Welcome mark100. I live in St Louis now, but I grew up in the north hills of Pittsburgh. Anyway, eBay has a '76 Buick Estate 9-pass with a 455 listed right now. Unfortunately it's on the west coast. But it might be something to look at to get an idea of what's on the market. Might be nice to have since it's the last clamshell year: http://cgi.ebay.com/ebaymotors/Buic...8b5QQitemZ270776780981QQptZUSQ5fCarsQ5fTrucks
It is a nice looking wagon, but he has surprisingly few pictures for a car he wants $7,000 for. No interior shots, no shots of the engine bay. According to the price guides, that car is not worth anywhere near $7,000. That's the value listed for a #1 condition '76 Buick Estate Wagon. #1 condition means better than showroom new and not driven.
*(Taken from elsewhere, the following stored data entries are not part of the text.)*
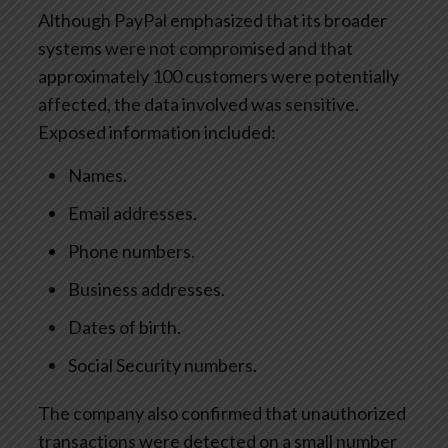
Although PayPal emphasized that its broader
systems were not compromised and that
approximately 100 customers were potentially
affected, the data involved was sensitive.
Exposed information included:
Names.
Email addresses.
Phone numbers.
Business addresses.
Dates of birth.
Social Security numbers.
The company also confirmed that unauthorized
transactions were detected on a small number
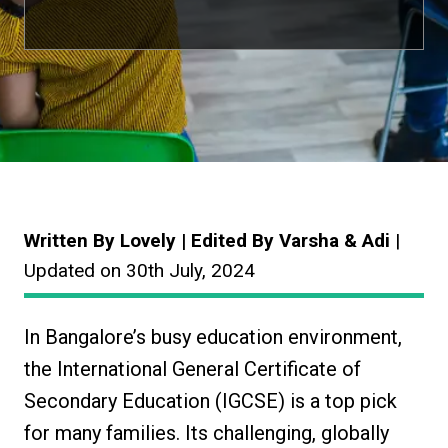
Written By Lovely | Edited By Varsha & Adi
|
Updated on 30th July, 2024
In Bangalore’s busy education environment,
the International General Certificate of
Secondary Education (IGCSE) is a top pick
for many families. Its challenging, globally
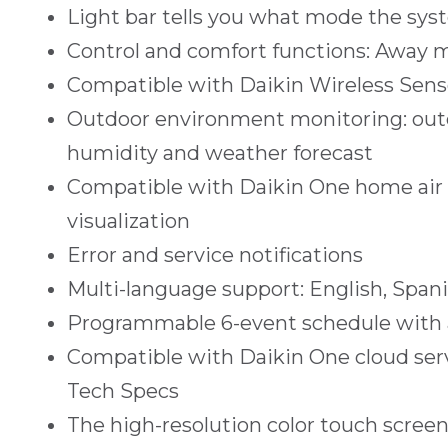
Light bar tells you what mode the syst
Control and comfort functions: Away 
Compatible with Daikin Wireless Sens
Outdoor environment monitoring: out
humidity and weather forecast
Compatible with Daikin One home air m
visualization
Error and service notifications
Multi-language support: English, Span
Programmable 6-event schedule with a
Compatible with Daikin One cloud ser
Tech Specs
The high-resolution color touch screen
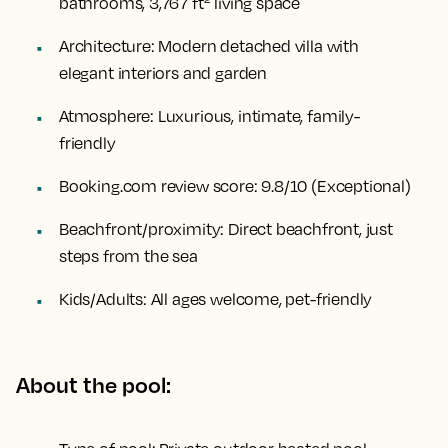
bathrooms, 3,767 ft² living space
Architecture:
Modern detached villa with
elegant interiors and garden
Atmosphere:
Luxurious, intimate, family-
friendly
Booking.com review score:
9.8/10 (Exceptional)
Beachfront/proximity:
Direct beachfront, just
steps from the sea
Kids/Adults:
All ages welcome, pet-friendly
About the pool:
No car with 100,000+ miles on it meets that definition. Even his starting bid of $5,888 is too high. That car is worth more like $4,000 to $4,500.
I currently live in the north hills area, so I know it well. Price does seem high, but really looking for the 74/75 model years. Where do you get this price guide? Is there a bible of price guides that most people use that is more acceptable and accurate? Is this accessible online and condition ratings.....so you know how to rate cars. I have seen references to price guides on these forums. I got to say, I was looking weeks at different stationwagons before I stumbled accross this forum and it has really educated me about stationwagons.
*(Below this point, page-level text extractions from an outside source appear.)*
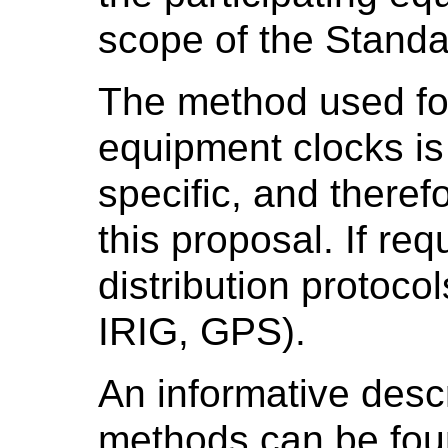
scope of the Standa
The method used for
equipment clocks is
specific, and theref
this proposal. If re
distribution protocol
IRIG, GPS).
An informative descr
methods can be fou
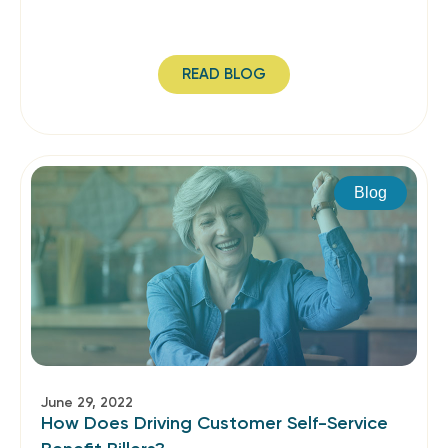
READ BLOG
Blog
June 29, 2022
How Does Driving Customer Self-Service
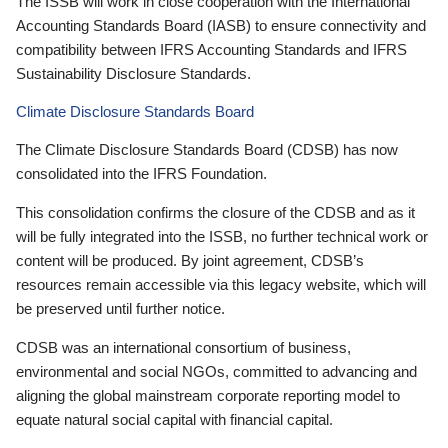
The ISSB will work in close cooperation with the International
Accounting Standards Board (IASB) to ensure connectivity and
compatibility between IFRS Accounting Standards and IFRS
Sustainability Disclosure Standards.
Climate Disclosure Standards Board
The Climate Disclosure Standards Board (CDSB) has now
consolidated into the IFRS Foundation.
This consolidation confirms the closure of the CDSB and as it
will be fully integrated into the ISSB, no further technical work or
content will be produced. By joint agreement, CDSB’s
resources remain accessible via this legacy website, which will
be preserved until further notice.
CDSB was an international consortium of business,
environmental and social NGOs, committed to advancing and
aligning the global mainstream corporate reporting model to
equate natural social capital with financial capital.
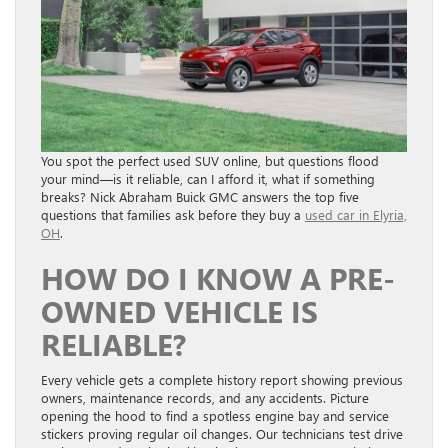
You spot the perfect used SUV online, but questions flood
your mind—is it reliable, can I afford it, what if something
breaks? Nick Abraham Buick GMC answers the top five
questions that families ask before they buy a
used car in Elyria,
OH
.
HOW DO I KNOW A PRE-
OWNED VEHICLE IS
RELIABLE?
Every vehicle gets a complete history report showing previous
owners, maintenance records, and any accidents. Picture
opening the hood to find a spotless engine bay and service
stickers proving regular oil changes. Our technicians test drive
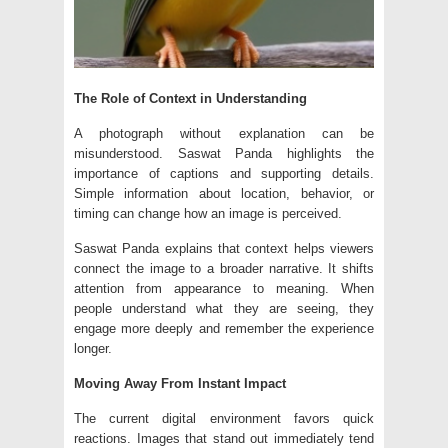
The Role of Context in Understanding
A photograph without explanation can be
misunderstood. Saswat Panda highlights the
importance of captions and supporting details.
Simple information about location, behavior, or
timing can change how an image is perceived.
Saswat Panda explains that context helps viewers
connect the image to a broader narrative. It shifts
attention from appearance to meaning. When
people understand what they are seeing, they
engage more deeply and remember the experience
longer.
Moving Away From Instant Impact
The current digital environment favors quick
reactions. Images that stand out immediately tend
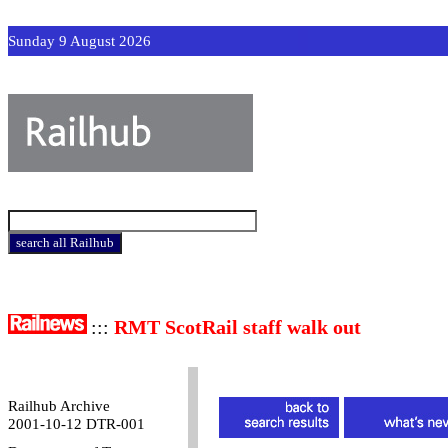
Sunday 9 August 2026
:::
RMT ScotRail staff walk out
Railhub Archive
2001-10-12 DTR-001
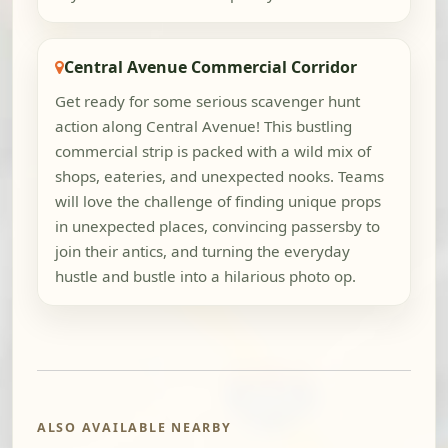
Central Avenue Commercial Corridor
Get ready for some serious scavenger hunt
action along Central Avenue! This bustling
commercial strip is packed with a wild mix of
shops, eateries, and unexpected nooks. Teams
will love the challenge of finding unique props
in unexpected places, convincing passersby to
join their antics, and turning the everyday
hustle and bustle into a hilarious photo op.
ALSO AVAILABLE NEARBY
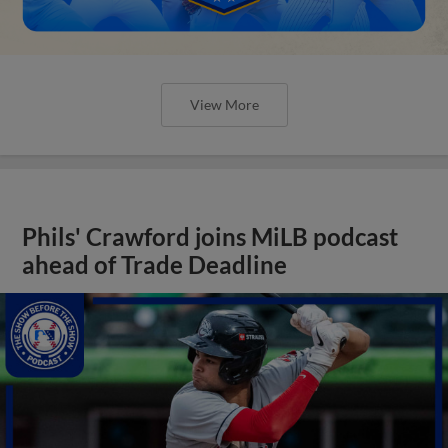
View More
Phils' Crawford joins MiLB podcast
ahead of Trade Deadline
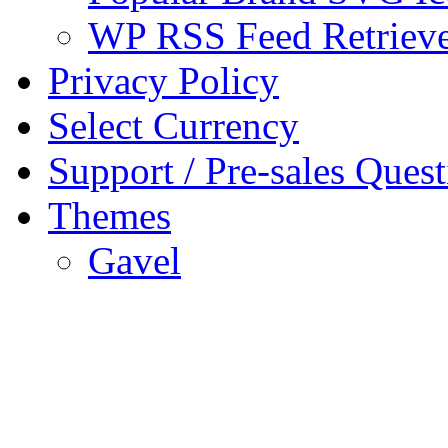
WP RSS Feed Retriev
Privacy Policy
Select Currency
Support / Pre-sales Quest
Themes
Gavel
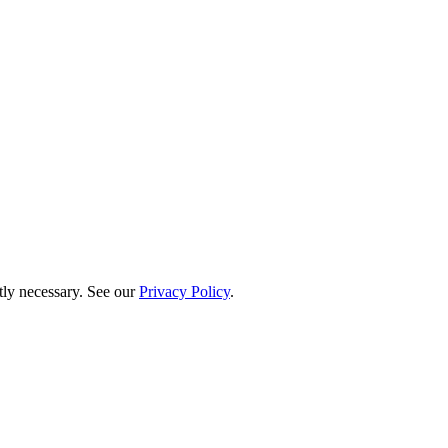
ctly necessary. See our
Privacy Policy
.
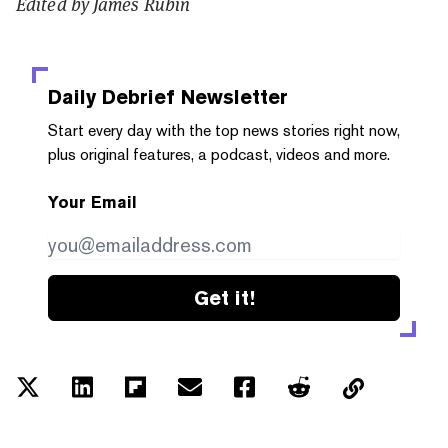
Edited by James Rubin
Daily Debrief
Newsletter
Start every day with the top news stories right now,
plus original features, a podcast, videos and more.
Your Email
Get it!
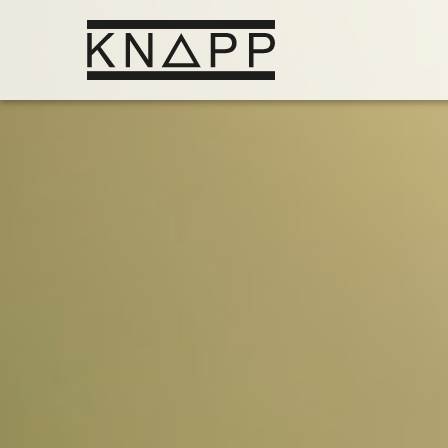
Go
to
contents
There are several books available and a few online services available. The bottom line? A car is worth whatever someone is willing to pay. The guides are nice to look at but I have seen some of those prices as very high or very low. Depends on the book....some are old car guides, some are classic car guides and some are just plain used car guides. Probably the biggest flaw in the books aren't really the books but the sellers. Everyone seems to up the car into the next highest numbered category than the car really deserves. Everyone thinks that THEIR car is better than it usually is. This could mean thousands of dollars. Example: when I was in the used car business I bought a CHERRY 76 Chrysler Imperial for 600 bucks at the dealer wholesale auction. When I say cherry...it still had the clear plastic seat covers on it from the dealer and way less than 100K miles. They didn't call them Imperials in 76 and I don't remember what they did call that car but it was generally accepted that this car was the Imperial that was missing that year. Anyway...I no more than got it on the lot (after driving it for a couple of days...the 440 was FUN) and a guy came in and offered me $2500 before I had a price on it. Since I had to do nothing to the car I sold it to him. HE later sold the car to a Mopar guy for $5800. My point here is...the dealers at the wholesale auction saw the car as just another old car. The guy that bought it saw it as a really nice old car that would last and the Mopar guy saw it as a cherry classic. Beauty is in the eye of the beholder. It only takes 2 people to love a car to drive up the price. Books are great guides but you have to do due diligence and determine what really needs to be done to a car to get it where you want it and go from there. Just because someone else is willing to pay more for the same car or a book says it's worth $1000 more than you are willing to pay does not make you wrong. Probably makes you a smart shopper.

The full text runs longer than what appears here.